And if $a = 0$ then $\lim_{x\to 0}f(x) = L$ so for every $\epsilon > 0$ there is a $\delta$ so that if $0< |x-0|< \delta$ then $|f(x) - L|< \epsilon$. But $f(x) = g(x)$ and $L = g(a)$ so $|g(x)-g(a)|< \epsilon$ so $g$ is continuous at $x=0$.
Since $g(x)= f(x)$ on $(0, 1]$, and $f$ is continuous on $(0, 1]$, $g$ is continuous on $(0, 1]$. It is only necessary to show that $g$ is right-continuous at $0$. That is, that $\lim_{x\to 0^+} g(x)= L$ which is true because we were also told that $\lim_{x\to 0+} f(x)= L= g(0)$.

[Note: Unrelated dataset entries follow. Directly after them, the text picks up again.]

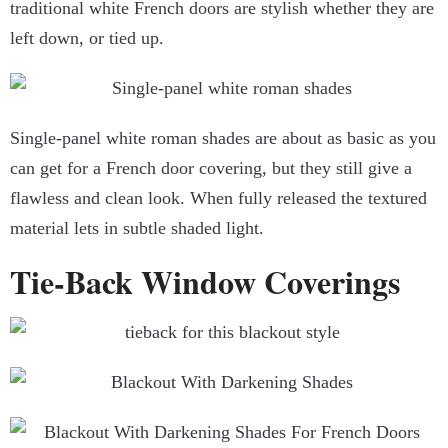
traditional white French doors are stylish whether they are
left down, or tied up.
Single-panel white roman shades are about as basic as you
can get for a French door covering, but they still give a
flawless and clean look. When fully released the textured
material lets in subtle shaded light.
Tie-Back Window Coverings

Saying that $f$ is "continuous" on $(0, 1]$ means "for every $x_0\in (0,1]$, given $\epsilon> 0$ there exist $\delta> 0$ such that if $|x- x_0|< \delta$ then $|f(x)- f(x_0)|<\epsilon$". Saying that $f$ is "uniformly continuous" means that, given $\epsilon$, we can choose a value of $\delta$ that will work for any $x_0$. There is a theorem that says that "if a function is continuous on a compact (i.e. closed and bounded) interval then it is uniformly continuous on that interval". So here you can choose some small $x_0$, assert that $f$ is uniformly continuous on $[x_0, 1]$, and then show that, given $\epsilon> 0$ there exist some smallest $\delta$ that will also work for $x\in (0, x_0)$.